─── DATA PROVIDED ───
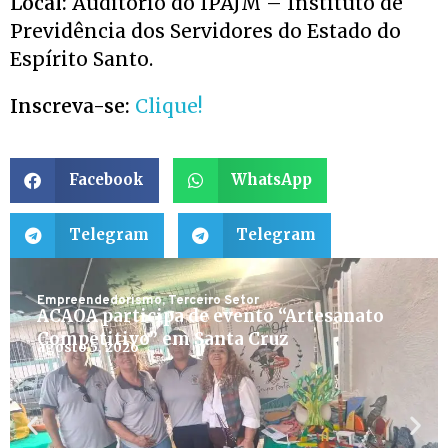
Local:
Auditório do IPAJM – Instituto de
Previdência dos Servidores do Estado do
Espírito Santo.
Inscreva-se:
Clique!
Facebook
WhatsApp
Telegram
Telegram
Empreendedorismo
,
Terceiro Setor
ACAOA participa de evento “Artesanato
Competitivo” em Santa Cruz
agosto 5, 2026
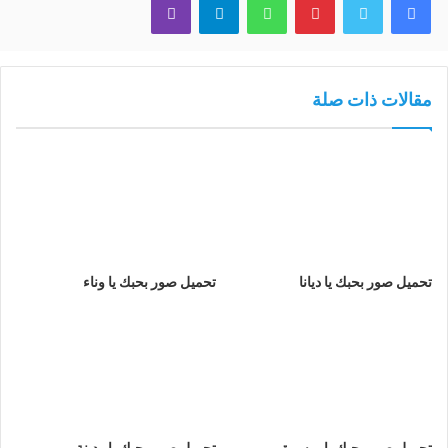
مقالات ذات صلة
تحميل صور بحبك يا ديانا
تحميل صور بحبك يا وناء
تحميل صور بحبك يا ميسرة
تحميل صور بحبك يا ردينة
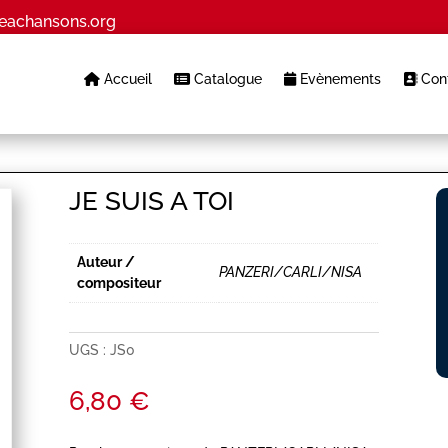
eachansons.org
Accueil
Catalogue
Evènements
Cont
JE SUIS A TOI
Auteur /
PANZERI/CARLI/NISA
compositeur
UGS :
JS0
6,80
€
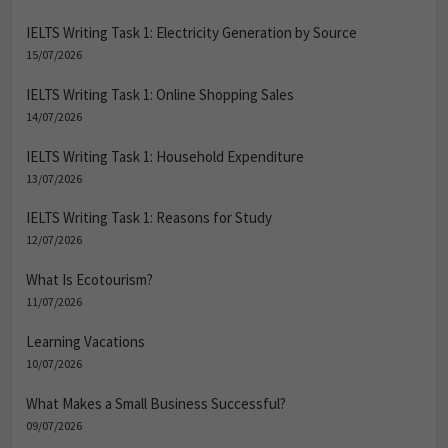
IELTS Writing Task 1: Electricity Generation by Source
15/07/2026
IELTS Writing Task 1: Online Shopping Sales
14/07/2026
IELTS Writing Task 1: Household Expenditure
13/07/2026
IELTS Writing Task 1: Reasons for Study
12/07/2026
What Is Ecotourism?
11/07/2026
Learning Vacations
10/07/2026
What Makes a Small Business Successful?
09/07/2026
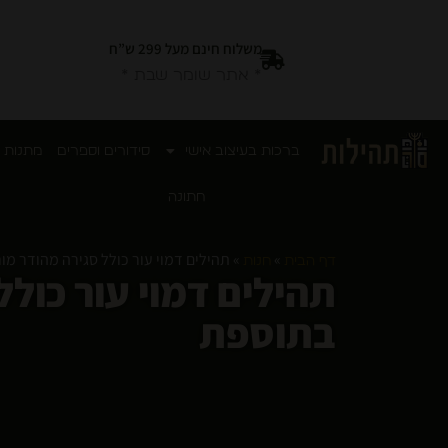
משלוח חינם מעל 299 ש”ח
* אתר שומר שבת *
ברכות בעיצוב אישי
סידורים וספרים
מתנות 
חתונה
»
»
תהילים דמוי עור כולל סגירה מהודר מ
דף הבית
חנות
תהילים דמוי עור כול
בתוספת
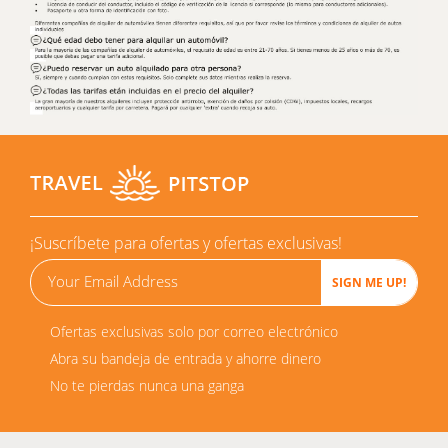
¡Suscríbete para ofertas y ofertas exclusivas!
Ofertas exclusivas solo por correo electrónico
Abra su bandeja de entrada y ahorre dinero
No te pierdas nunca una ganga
───
HOW TO COMPLETE THIS TASK
What lines in the data above contain the word "תהילים"? Copy them all.

ANSWER AREA
תהילים דמוי עור כולל סגירה מהודר מ
תהילים דמוי עור כול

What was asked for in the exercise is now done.